Auf der Havel und ihren Seen in Berlin und Brandenburg fällt immer häufiger ein ungewöhnlicher Bootstyp auf. Er ist zwischen 6 bis 9 Meter lang und wirkt inmitten der anderen hier fahrenden Boote unfertig. Die Kajüte fehlt. Das Fahrzeug erinnert an ein offenes Rettungsboot von alten Passagierschiffen und könnte ohne weiteres als solches eingesetzt werden. Die Helgoländer würde damit Gäste von den Fahrgastschiffen abholen. Aber wie kommt es in den Sportbootbereich?
Wir haben es mit der holländischen Sloep zu tun. Das spricht man nicht wie ‘Slöp’ aus sondern wie ‘Slup’.
Dieses Modell hat im vorderen Bereich eine gedrungene Kabine, die auf vielen Sloeps häufig gar nicht vorhanden ist.
Der Bootsführer steht am Steuerrad. Sitzend wäre der gebotene Überblick und somit die Sicherheit beim Fahren stark eingeschränkt.
Die Annahme, dass es sich bei diesem Bootstyp um einen aufgemotzen Angelkahn für rauhes Wasser handelt, kommt beim Betrachten der Preise ins Wanken. Eine Sloep kostet soviel wie ein mittelklassiger PKW und kann je nach Ausstattung noch weit darüber liegen.
Antaris RB22 mit 28PS Vetus Diesel, Baujahr 2007 – 6,6 Meter lang, Ausführung: Komplett. Preis: 36.950 €. Für ein offenes Boot mit sichtversperrendem Verdeck und unbequemer Steuerposition ist das happig. Wir besuchten mal die Website des Herstellers.

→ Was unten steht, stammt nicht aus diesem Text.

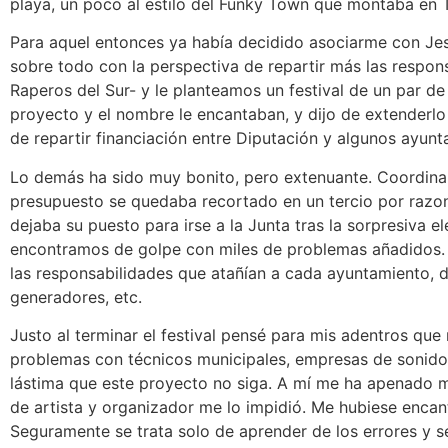
playa, un poco al estilo del Funky Town que montaba en 
Para aquel entonces ya había decidido asociarme con Jes
sobre todo con la perspectiva de repartir más las respon
Raperos del Sur- y le planteamos un festival de un par de 
proyecto y el nombre le encantaban, y dijo de extenderlo
de repartir financiación entre Diputación y algunos ayunt
Lo demás ha sido muy bonito, pero extenuante. Coordinar
presupuesto se quedaba recortado en un tercio por razon
dejaba su puesto para irse a la Junta tras la sorpresiva
encontramos de golpe con miles de problemas añadidos.
las responsabilidades que atañían a cada ayuntamiento, 
generadores, etc.
Justo al terminar el festival pensé para mis adentros q
problemas con técnicos municipales, empresas de sonido, 
lástima que este proyecto no siga. A mí me ha apenado m
de artista y organizador me lo impidió. Me hubiese encan
Seguramente se trata solo de aprender de los errores y s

Die im aktuellen Programm vertretene Antaris 570 Spitsgat ist 5,90m lang, 2,30m breit und hat ,050m Tiefgang, wiegt 1100kg und hat standarmäßig einen 13 PS Diesel von Vetus. Die Standardausführung mit dem kleinen 13 PS-Motor kostet 31.500 € und mit 28 PS 35.400 €.
Zubehör: Navigationslichter – 395 €, elektrische Lenzpumpe – 475 €, Teakholz und Tauausstattung – knapp 6000 €, Cabrioverdeck 1090 €, chemische Toilette in der vorderen Bank eingebaut mit Tür aus Teakholz – 745 €, Kühlschrank – 1050 €, hydraulische Lenkreinrichtung 1100 €, Radio / mp3 Abspielgerät mit 4 Lautsprechern 1195 € …
Die Antaris 630 Lounge, die der oben abgebildeten RB22 nahe kommt, wird in der Mindestausstattung für 35.900 € geliefert. Da kommt noch einiges dazu, wenn das Boot gut ausgerüstet sein soll. 40.000 € sind insgesamt einzuplanen.
Vermutlich wird dieser Bootstyp aufgrund seines Preises und seines Konzepts im Revier Berlin-Brandenburg ein Nischendasein fristen. Das Preis-/Leistungsverhältnis von anderen Booten ist interessanter.
Diese Sloep fährt in den kleinen Wannsee von Berlin ein. Der Skipper steht am Steuerrad. Beim Sitzen würde man wegen des Cabrioverdecks nur sehr eingeschränkt durch die PVC-Scheiben des Verdecks sehen können. Daher fährt man stehend. Das mache ich manchmal streckenweise und beim Manöver im Hafen gerne, aber bei längeren Fahrten ist das Sitzen entspannender. Das Fahren mit der Sloep wirkt wie das Steuern einer Dienstbarkasse bei der Arbeit. Zumindest kann der Skipper nicht wirklich gemütlich dahintuckern. Die Sloep ist offenbar für die Benutzung durch Gruppen konzipiert worden. Zusammen gemütlich ein paar Stunden losfahren, darum scheint es zu gehen. Fragt sich nur, wie die Gäste an Bord mit der offenherzigen Situation beim Pipimachen umgehen. Es ist sicherlich nicht jedermanns Sache, vor anderen in den Eimer zu pullern.
Auf holländischen Grachten mit tiefen Brücken ist so eine Sloep sicherlich gut. Einen hohen Marktanteil in Berlin kann ich bei den Preisen nicht sehen. Es gibt doch so viele andere offene Boote, die erheblich günstiger sind.
Was am Boot an Aufbauten fehlt, wird durch die unverhältnismäßig großen National-Flaggen wettgemacht.
Nette offene Boote, aber in der Tat sehr teuer. Die großen Flaggen achtern finde ich albern. Das sind doch keine Boote, mit denen man den Admiral vom Flaggschiff zur Pier rudert.